What are the local philosophical/religious/ritual concepts of the body-mind relationship and what is their impact on acting/performing techniques? What is the influence of the latest research in the field of cognitive science on academic understanding of the actor’s/performer’s practice? Which dimension of the actor’s body as medium could be perceived as the most promising for the future of performing arts, with regard to the exploration of multisensory contact between performers and spectators (spectactors)?
What is the prospect of physical theatre in the development of corporeal skills regarding the performer’s motoric and energetic body? What are the major ethical issues related to training techniques (including the master’s temptation to manipulate his/her students, physical and mental nakedness abuse, various forms of violence)?
What are the challenges of interaction of human performers, non-human agents (e.g. puppets, robots, cyborgs), live performance and digital technology (motion capture, VR, etc.)? How do these interactions affect hybrid behavioural repertoires, performance expressions and the basic definition of the conditio humana? Are there any grounds for general fear of theatre’s and live performance’s erasure or even extinction in a digital-only environment? We welcome different approaches and perspectives and therefore encourage submissions from various disciplines. The working language of the conference will be English (20-minute papers). The organisers of the conference aim to publish selected papers in a peer-reviewed journal.
Invited keynote speakers
Submissions Abstracts (up to 300 words) and biographical notes including the author’s affiliation and e-mail address should be sent to email@example.com.
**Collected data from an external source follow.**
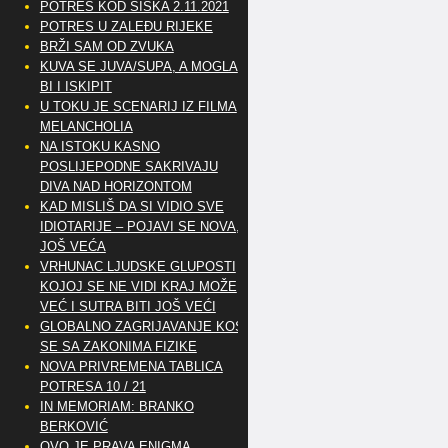
POTRES KOD SISKA 2.11.2021
POTRES U ZALEĐU RIJEKE
BRŽI SAM OD ZVUKA
KUVA SE JUVA/SUPA, A MOGLA
BI I ISKIPIT
U TOKU JE SCENARIJ IZ FILMA
MELANCHOLIA
NA ISTOKU KASNO
POSLIJEPODNE SAKRIVAJU
DIVA NAD HORIZONTOM
KAD MISLIŠ DA SI VIDIO SVE
IDIOTARIJE – POJAVI SE NOVA,..
JOŠ VEĆA
VRHUNAC LJUDSKE GLUPOSTI
KOJOJ SE NE VIDI KRAJ MOŽE
VEĆ I SUTRA BITI JOŠ VEĆI
GLOBALNO ZAGRIJAVANJE KOSI
SE SA ZAKONIMA FIZIKE
NOVA PRIVREMENA TABLICA
POTRESA 10 / 21
IN MEMORIAM: BRANKO
BERKOVIĆ
OVO JE PRAVA ENIGMA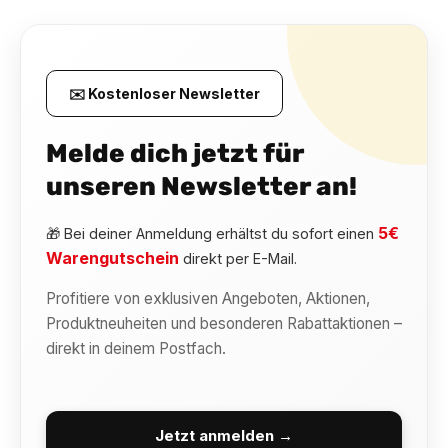
✉️ Kostenloser Newsletter
Melde dich jetzt für
unseren Newsletter an!
5€
🎁 Bei deiner Anmeldung erhältst du sofort einen
Warengutschein
direkt per E-Mail.
Profitiere von exklusiven Angeboten, Aktionen,
Produktneuheiten und besonderen Rabattaktionen –
direkt in deinem Postfach.
Jetzt anmelden →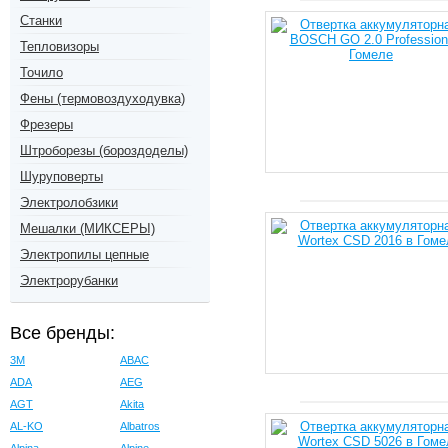
Станки
Тепловизоры
Точило
Фены (термовоздуходувка)
Фрезеры
Штроборезы (бороздоделы)
Шуруповерты
Электролобзики
Мешалки (МИКСЕРЫ)
Электропилы цепные
Электрорубанки
Все бренды:
3M
ABAC
ADA
AEG
AGT
Akita
AL-KO
Albatros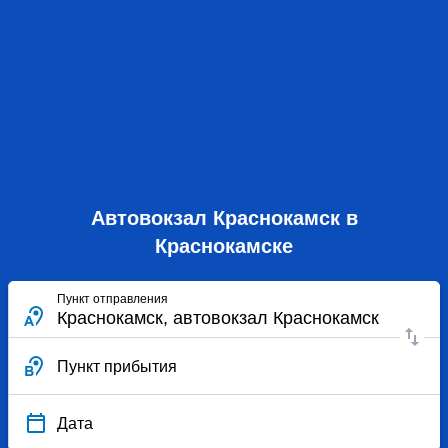
Автовокзал Краснокамск в
Краснокамске
Пункт отправления
Пункт прибытия
Дата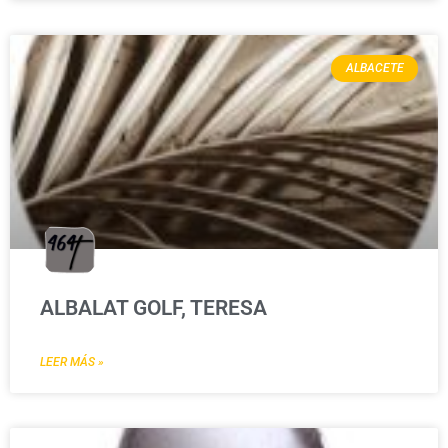
ALBACETE
ALBALAT GOLF, TERESA
LEER MÁS »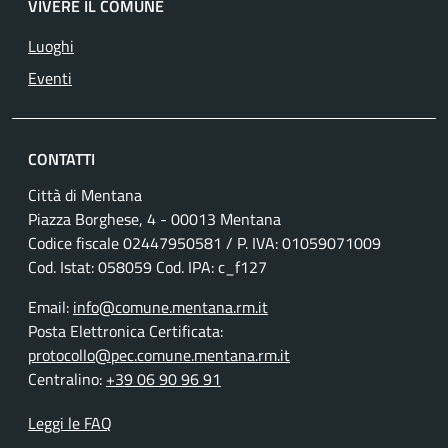
VIVERE IL COMUNE
Luoghi
Eventi
CONTATTI
Città di Mentana
Piazza Borghese, 4 - 00013 Mentana
Codice fiscale
02447950581
/ P. IVA:
01059071009
Cod. Istat: 058059 Cod. IPA: c_f127
Email:
info@comune.mentana.rm.it
Posta Elettronica Certificata:
protocollo@pec.comune.mentana.rm.it
Centralino:
+39 06 90 96 91
Leggi le FAQ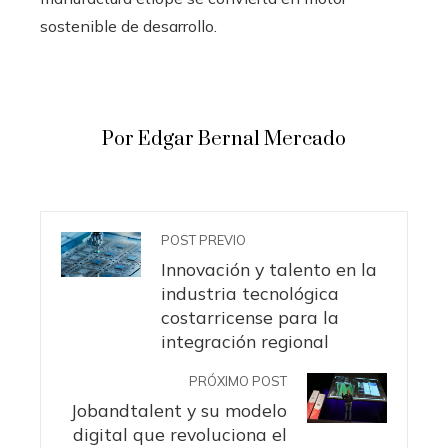
sostenible de desarrollo.
Por Edgar Bernal Mercado
POST PREVIO
Innovación y talento en la
industria tecnológica
costarricense para la
integración regional
PRÓXIMO POST
Jobandtalent y su modelo
digital que revoluciona el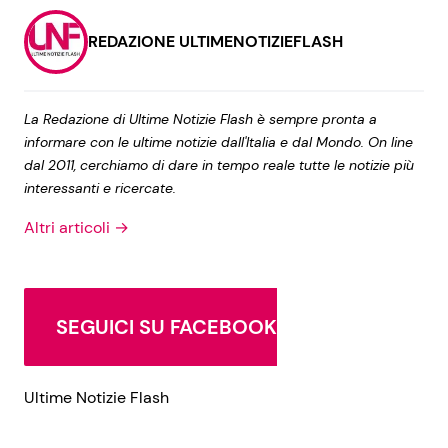
REDAZIONE ULTIMENOTIZIEFLASH
La Redazione di Ultime Notizie Flash è sempre pronta a
informare con le ultime notizie dall'Italia e dal Mondo. On line
dal 2011, cerchiamo di dare in tempo reale tutte le notizie più
interessanti e ricercate.
Altri articoli →
SEGUICI SU FACEBOOK
Ultime Notizie Flash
Application deadline 30 June 2021
Acceptance notifications 31 July 2021
Conference fee 400 PLN/90 EUR/90 USD, Ph.D. students 200 PLN/45 EUR/45 USD
Prof Artur Duda, Marzenna Wisniewska, Ph.D. (Institute of Culture Studies, Nicolaus Copernicus University, Torun) Maciej Szatkowski, Ph.D. (Centre for Chinese Language and Culture, Nicolaus Copernicus University, Torun) Jaroslaw Fret, Monika Blige (Director and Deputy Director of the Grotowski Institute, Wroclaw) Nikodem Karolak (Bridges Foundation)
Andrea Guzlecka and Jakub Stankiewicz, e-mail firstname.lastname@example.org
The conference will be hosted online by the Faculty of Humanities of the Nicolaus Copernicus University, Torun, Poland. Unregistered viewers will have direct access to a live feed, subject to platform limitations.
The conference is part of the InlanDimensions International Arts Festival.